"At first glance, Ruby and Python seem to implement garbage collection very differently. Ruby uses John McCarthy’s original mark and sweep algorithm, while Python uses reference counting. But when we look more closely, we see that Python uses bits of the mark and sweep idea to handle cyclic references, and that both Ruby and Python use generational garbage collection in similar ways. Python uses three separate generations, while Ruby 2.1 uses two.

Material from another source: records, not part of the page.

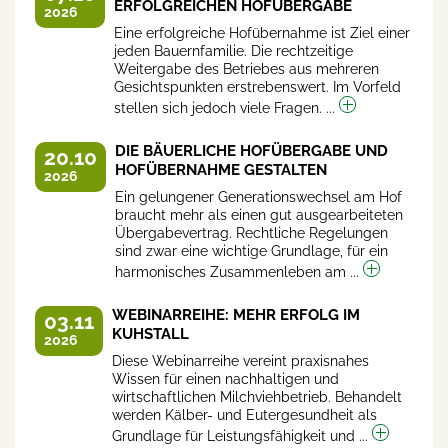
ERFOLGREICHEN HOFÜBERGABE
2026
Eine erfolgreiche Hofübernahme ist Ziel einer
jeden Bauernfamilie. Die rechtzeitige
Weitergabe des Betriebes aus mehreren
Gesichtspunkten erstrebenswert. Im Vorfeld
stellen sich jedoch viele Fragen. ...
DIE BÄUERLICHE HOFÜBERGABE UND
20.10
HOFÜBERNAHME GESTALTEN
2026
Ein gelungener Generationswechsel am Hof
braucht mehr als einen gut ausgearbeiteten
Übergabevertrag. Rechtliche Regelungen
sind zwar eine wichtige Grundlage, für ein
harmonisches Zusammenleben am ...
WEBINARREIHE: MEHR ERFOLG IM
03.11
KUHSTALL
2026
Diese Webinarreihe vereint praxisnahes
Wissen für einen nachhaltigen und
wirtschaftlichen Milchviehbetrieb. Behandelt
werden Kälber- und Eutergesundheit als
Grundlage für Leistungsfähigkeit und ...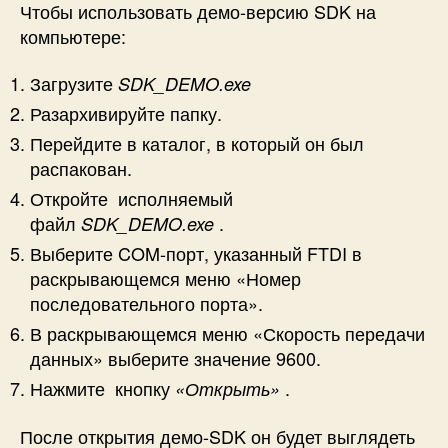
Чтобы использовать демо-версию SDK на
компьютере:
Загрузите
SDK_DEMO.exe
Разархивируйте папку.
Перейдите в каталог, в который он был
распакован.
Откройте исполняемый
файл
.
SDK_DEMO.exe
Выберите COM-порт, указанный FTDI в
раскрывающемся меню «Номер
последовательного порта».
В раскрывающемся меню «Скорость передачи
данных» выберите значение 9600.
Нажмите кнопку
.
«Открыть»
После открытия демо-SDK он будет выглядеть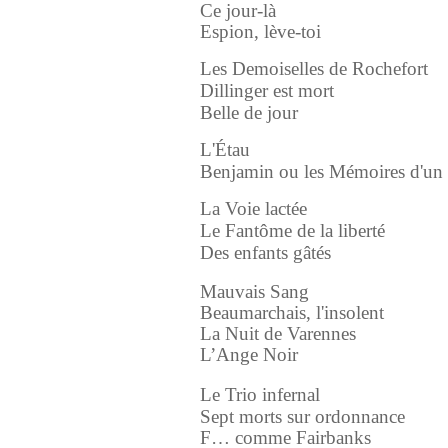
Ce jour-là
Espion, lève-toi
Les Demoiselles de Rochefort
Dillinger est mort
Belle de jour
L'Étau
Benjamin ou les Mémoires d'un
La Voie lactée
Le Fantôme de la liberté
Des enfants gâtés
Mauvais Sang
Beaumarchais, l'insolent
La Nuit de Varennes
L’Ange Noir
Le Trio infernal
Sept morts sur ordonnance
F… comme Fairbanks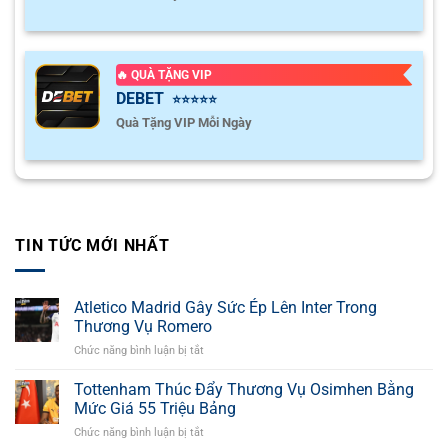
🔥 QUÀ TẶNG VIP
DEBET
⭐⭐⭐⭐⭐
Quà Tặng VIP Mỗi Ngày
TIN TỨC MỚI NHẤT
Atletico Madrid Gây Sức Ép Lên Inter Trong
Thương Vụ Romero
Chức năng bình luận bị tắt
ở
Atletico
Madrid
Tottenham Thúc Đẩy Thương Vụ Osimhen Bằng
Gây
Mức Giá 55 Triệu Bảng
Sức
Chức năng bình luận bị tắt
ở
Ép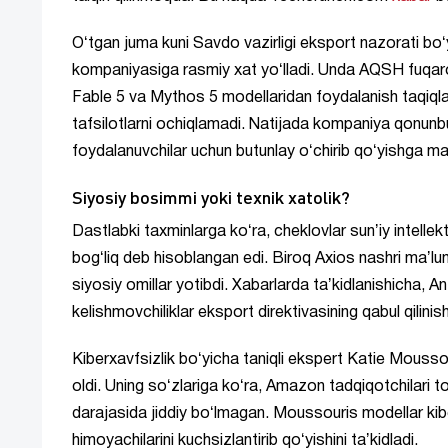
Oʻtgan juma kuni Savdo vazirligi eksport nazorati boʻ
kompaniyasiga rasmiy xat yoʻlladi. Unda AQSH fuqaro
Fable 5 va Mythos 5 modellaridan foydalanish taqiqland
tafsilotlarni ochiqlamadi. Natijada kompaniya qonunbu
foydalanuvchilar uchun butunlay oʻchirib qoʻyishga maj
Siyosiy bosimmi yoki texnik xatolik?
Dastlabki taxminlarga koʻra, cheklovlar sunʼiy intellektn
bogʻliq deb hisoblangan edi. Biroq Axios nashri maʼl
siyosiy omillar yotibdi. Xabarlarda taʼkidlanishicha, 
kelishmovchiliklar eksport direktivasining qabul qilinis
Kiberxavfsizlik boʻyicha taniqli ekspert Katie Moussour
oldi. Uning soʻzlariga koʻra, Amazon tadqiqotchilari t
darajasida jiddiy boʻlmagan. Moussouris modellar ki
himoyachilarini kuchsizlantirib qoʻyishini taʼkidladi.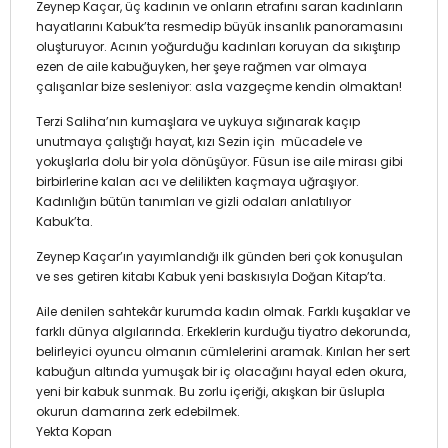
Zeynep Kaçar, üç kadının ve onların etrafını saran kadınların
hayatlarını Kabuk’ta resmedip büyük insanlık panoramasını
oluşturuyor. Acının yoğurduğu kadınları koruyan da sıkıştırıp
ezen de aile kabuğuyken, her şeye rağmen var olmaya
çalışanlar bize sesleniyor: asla vazgeçme kendin olmaktan!
Terzi Saliha’nın kumaşlara ve uykuya sığınarak kaçıp
unutmaya çalıştığı hayat, kızı Sezin için mücadele ve
yokuşlarla dolu bir yola dönüşüyor. Füsun ise aile mirası gibi
birbirlerine kalan acı ve delilikten kaçmaya uğraşıyor.
Kadınlığın bütün tanımları ve gizli odaları anlatılıyor
Kabuk’ta.
Zeynep Kaçar’ın yayımlandığı ilk günden beri çok konuşulan
ve ses getiren kitabı Kabuk yeni baskısıyla Doğan Kitap’ta.
Aile denilen sahtekâr kurumda kadın olmak. Farklı kuşaklar ve
farklı dünya algılarında. Erkeklerin kurduğu tiyatro dekorunda,
belirleyici oyuncu olmanın cümlelerini aramak. Kırılan her sert
kabuğun altında yumuşak bir iç olacağını hayal eden okura,
yeni bir kabuk sunmak. Bu zorlu içeriği, akışkan bir üslupla
okurun damarına zerk edebilmek.
Yekta Kopan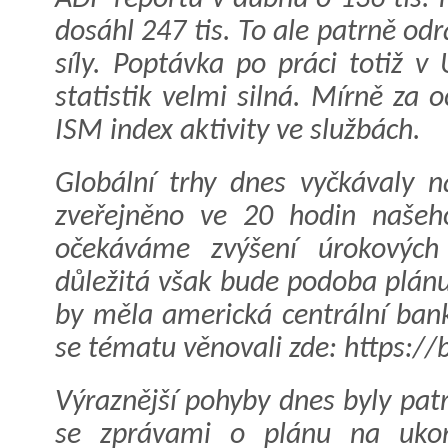
dosáhl 247 tis. To ale patrně od
síly. Poptávka po práci totiž v
statistik velmi silná. Mírně za
ISM index aktivity ve službách.
Globální trhy dnes vyčkávaly 
zveřejněno ve 20 hodin našeh
očekáváme zvýšení úrokovýc
důležitá však bude podoba plánu
by měla americká centrální bank
se tématu věnovali zde: https://
Výraznější pohyby dnes byly patr
se zprávami o plánu na ukon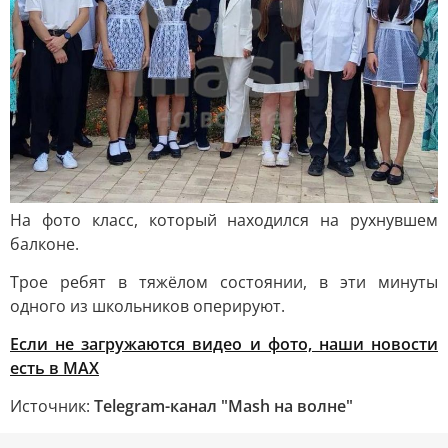
На фото класс, который находился на рухнувшем
балконе.
Трое ребят в тяжёлом состоянии, в эти минуты
одного из школьников оперируют.
Если не загружаются видео и фото, наши новости
есть в MAX
Источник:
Telegram-канал "Mash на волне"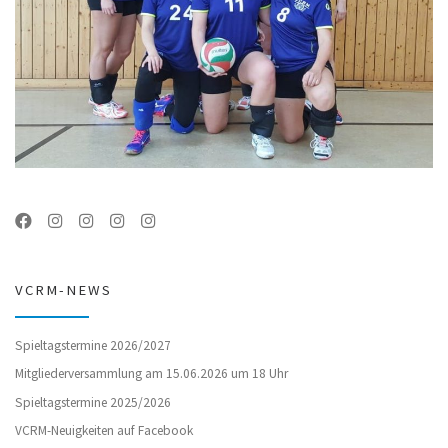
VCRM-NEWS
Spieltagstermine 2026/2027
Mitgliederversammlung am 15.06.2026 um 18 Uhr
Spieltagstermine 2025/2026
VCRM-Neuigkeiten auf Facebook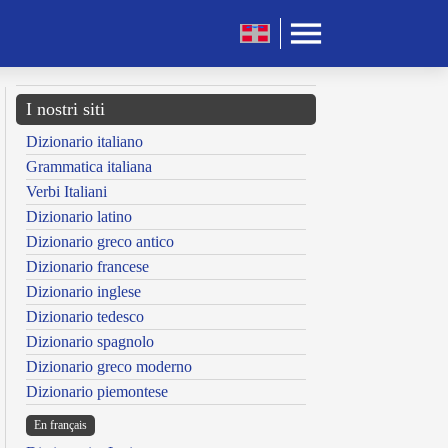
I nostri siti
Dizionario italiano
Grammatica italiana
Verbi Italiani
Dizionario latino
Dizionario greco antico
Dizionario francese
Dizionario inglese
Dizionario tedesco
Dizionario spagnolo
Dizionario greco moderno
Dizionario piemontese
En français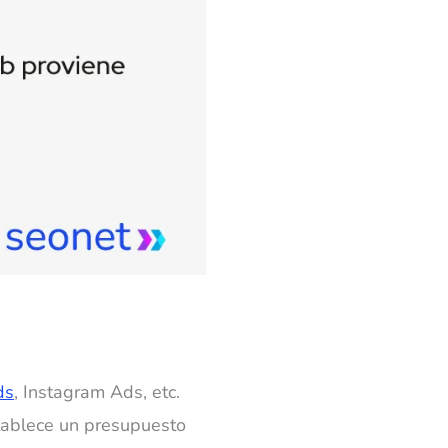
ds
, Instagram Ads, etc.
stablece un presupuesto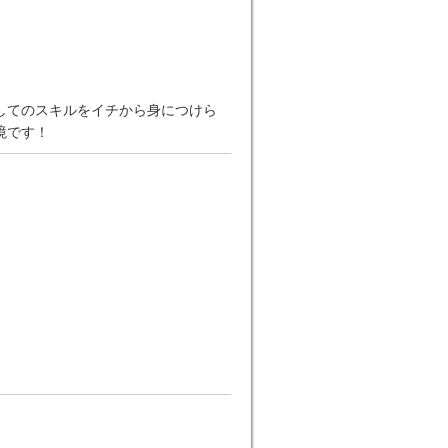
してのスキルをイチから身につけら
境です！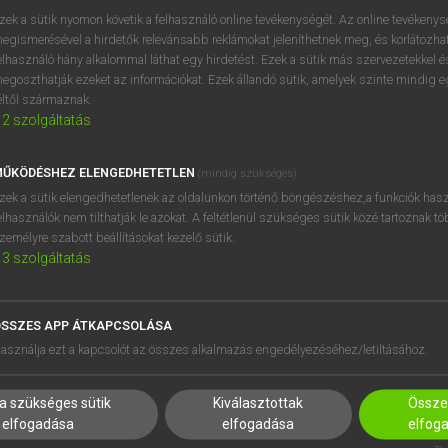
próbaverziójának elindítás
zek a sütik nyomon követik a felhasználó online tevékenységét. Az online tevékeny
BELÉPÉS
regisztrálok és
belépek
.
egismerésével a hirdetők relevánsabb reklámokat jeleníthetnek meg, és korlátozhat
elhasználó hány alkalommal láthat egy hirdetést. Ezek a sütik más szervezetekkel és
egoszthatják ezeket az információkat. Ezek állandó sütik, amelyek szinte mindig 
REGISZTRÁCIÓ
éltől származnak.
2
szolgáltatás
ŰKÖDÉSHEZ ELENGEDHETETLEN
(mindig szükséges)
zek a sütik elengedhetetlenek az oldalunkon történő böngészéshez,a funkciók hasz
elhasználók nem tilthatják le azokat. A feltétlenül szükséges sütik közé tartoznak t
zemélyre szabott beállításokat kezelő sütik.
3
szolgáltatás
SSZES APP ÁTKAPCSOLÁSA
HASZNÁLÓKNAK
SÚGÓ
asználja ezt a kapcsolót az összes alkalmazás engedélyezéséhez/letiltásához.
K
RÓLUNK
NTÉZMÉNYEKNEK
ELÉRHETŐSÉG
a szükséges sütik
Kiválasztottak
Összes
MEGOLDÁSOK
SÜTI BEÁLLÍTÁSOK
elfogadása
elfogadása
elfog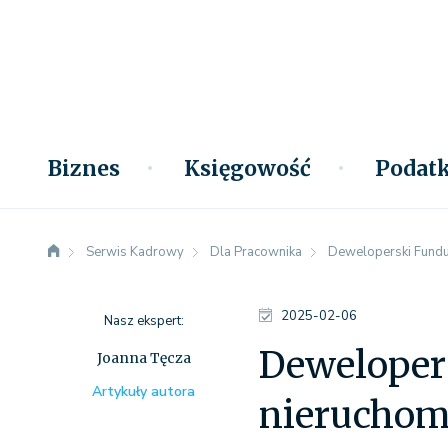
Biznes
Księgowość
Podatk
Serwis Kadrowy
Dla Pracownika
Deweloperski Fundu
2025-02-06
Nasz ekspert:
Deweloper
Joanna Tęcza
Artykuły autora
nieruchom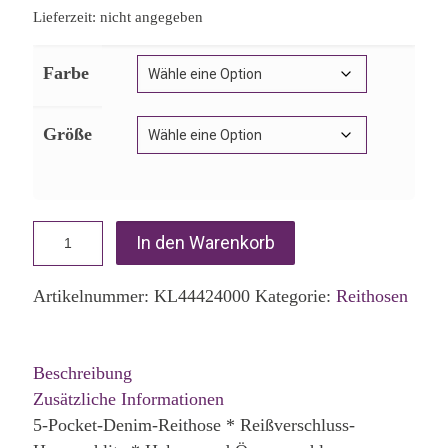
Lieferzeit: nicht angegeben
Farbe
Größe
In den Warenkorb
Artikelnummer:
KL44424000
Kategorie:
Reithosen
Beschreibung
Zusätzliche Informationen
5-Pocket-Denim-Reithose * Reißverschluss-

This similarity should not be a surprise. Both languages are using computer science research that was done decades ago – before either Ruby or Python were even invented. I find it fascinating that when you look “under the hood” at different programming languages, you often find the same fundamental ideas and algorithms are used by all of them. Modern programming languages owe a great deal to the ground breaking computer science research that John McCarthy and his contemporaries did back in the 1960s and 1970s."
The reason why some platforms have "silly" choices like stop the world M&S GC, or interpreters with AST walking is, likely, that optimization wasn't a goal in the original implementation and it's hard to retrofit it while keeping compatibility.
EDIT: Better link: http://citeseerx.ist.psu.edu/viewdoc/download?doi=10.1.1.63....
That's pretty huge. That's several times larger than some other dynamic languages -- languages that have essentially the same features as Ruby.
Primitives are a bit bigger in ruby, but they aren't really primitives anyway (everything is an object).
For my perl rewrite p2 I need one single word per object on the stack. Common Lisps usually needs two words, the class pointer and the tagged value.
I really liked the visualization of the various GC's btw. Excellent work!
Large heaps mean long pauses when doing the "mark" phase of the generation holding most of the objects. That seems like a big problem that will increase as memory sizes increase.
Maybe the way I'm looking at it is too simplistic and there are better methods now. But even in Java, which has had plenty of time to work these issues out, I have seen issues with long GC pauses.
My impression right now is that GCs just don't scale to large heaps. To use more memory, you need to either manage memory yourself (which not a lot of modern languages allow), or increase the number of independent heaps (by using more tasks/processes).
Please enlighten me if I'm wrong here.
For better latency without such hiccups, the only solution I know of is Azul's Zing (http://www.azulsystems.com/zing/pgc) which really did away with larger pauses at least with our software.
Interesting; I'll check out the Azul one. I'm a little skeptical, but it might be an improvement. Did you see better throughput or just reduced latency?
Which, sadly, may or may not be what it encounters. There are still some usage patterns that can cause large amount of time being spent doing gc (without Zing).
Latency was greatly reduced, I cannot really say about throughput (except that it was not clearly worse at least).
In my potion-based GC (a stack-scanning, compacting, cheney two-finger GC) the avg GC needs 3ms, but it's not concurrent (multi-threaded) yet.
All of these can be considered real-time, i.e. < 15ms.
For bigger heaps the scans need to be incremental (saving and restoring GC state, which is easy with libgc or cheney).
The best java GC I found needed 150ms pause time. Good lisp's have real-time GCs.
Great post btw. I am looking forward to getting some production apps onto 2.1 in the coming weeks and seeing how performance characteristics have changed in the new release.
I recently upstreamed a warmup method for Rack::Builder you can also use for this purpose: https://github.com/rack/rack/pull/617
Now just when will Ruby get a Method or Tracing JIT?